Timothy’s mom worked as a secretary for a law firm uptown. From what Timothy could piece together, there seemed to be an ongoing situation with this Greg guy, one of the lawyers at the firm.
Timothy had met Greg once before. He was actually super friendly to Timothy. Evidently, he was a little too super friendly with Timothy’s mom, and this was the issue.
His mom was currently doing a night course at SUNY a couple of nights a week. In five months, she’d get her paralegal certificate, find a new firm to work for, and start bringing home more money. That was the plan, anyway.
Meanwhile, though his mom went to great lengths not to mention it directly, Timothy knew they had barely enough money coming in.
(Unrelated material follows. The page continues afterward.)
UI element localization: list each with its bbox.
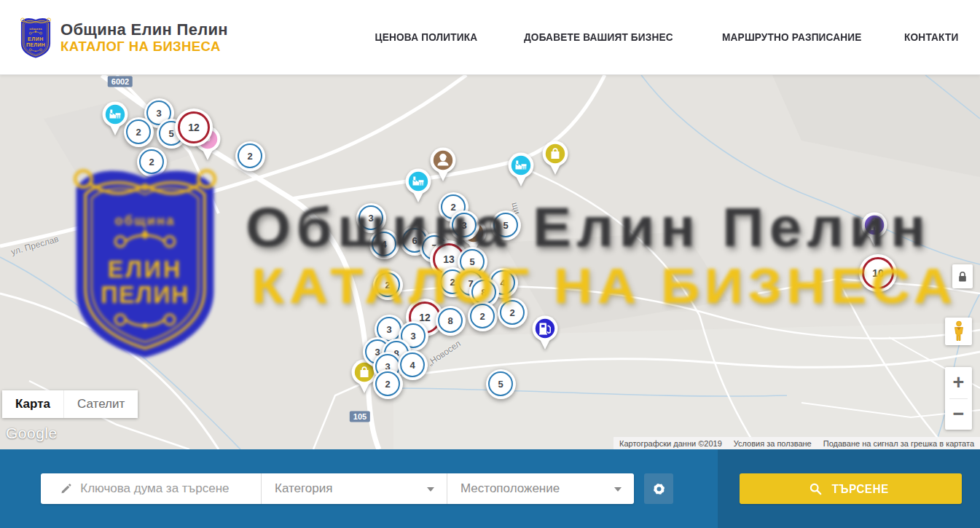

His mom would be keeping her current job.
“So,” his mom said to Timothy, changing the topic, “anything interesting happen today?”
Timothy figured neither the morning errand for the prostitute nor finding the rusty meat cleaver would go over well at the dinner table.
“Not really,” he said.
“Nothing? Not even anything at school?”
“Well, we got to pick out what report we’re doing for the Bicentennial project,” he offered.
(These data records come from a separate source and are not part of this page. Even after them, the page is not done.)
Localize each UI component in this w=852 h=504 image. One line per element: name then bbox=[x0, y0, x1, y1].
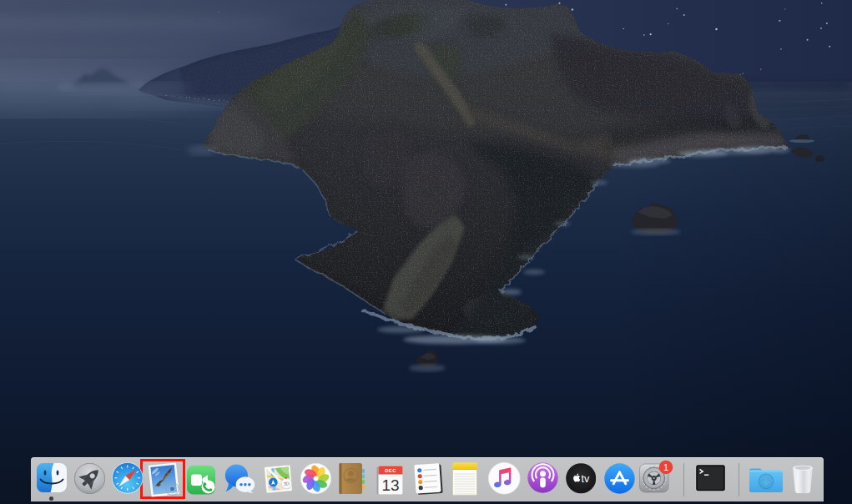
svg-text:DEC: DEC bbox=[385, 468, 396, 473]
svg-text:13: 13 bbox=[381, 476, 399, 494]
svg-text:tv: tv bbox=[581, 473, 589, 485]
svg-text:1: 1 bbox=[663, 462, 668, 472]
svg-text:3D: 3D bbox=[283, 481, 289, 486]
The country was turning 200 in three months, and everyone was going batty about it.
“Yes? And what did you decide on?”
“Well, I wanted to do something about the Burning of Kingston,” he said.
Most Kingstonians knew the basic story, that the British had burned the town down during the Revolution. The subject was of particular interest to Timothy, since it was their neighborhood that had been torched.
“That seems like a good idea,” his mom said, “you know a bit about that already.”
“Yeah, that’s what I thought,” Timothy said, “but Mrs. Brenner won’t let me do it.”
“No?”
“She said I need to do something of national importance.”
It seemed absolutely ridiculous to Timothy that here they were, living in a town that was actually affected by the Revolution, but Mrs. Brenner wasn’t even teaching about it because it wasn’t in their state-sanctioned social studies textbook.
“Well, she probably just wants you to challenge yourself and research something you don’t already know about,” his mom said. “So what did you choose?”
“The Boston Tea Party,” Timothy said, with slight resignation.
“Could be interesting,” Cathryn said, trying to add a hopeful note to the conversation.
“I guess so,” Timothy said. “Maybe I’ll dress up like an Indian.”
“There you go,” his mom said. Then she turned to Cathryn. “How about you, anything interesting happen at work today?”
“Not unless you find a clearance sale on rock salt interesting,” she replied.
Cathryn worked part-time as a cashier in a hardware store in the shopping plaza. Both she and Timothy’s mom viewed the job as inane, but harmless and necessary, seeing as every extra penny was necessary to keep the household afloat without a male breadwinner.
Most nights Timothy would be content to make his single conversational offering at the dinner table. But tonight they were only halfway through the meal and had seemingly run out of things to talk about, so he piped up again.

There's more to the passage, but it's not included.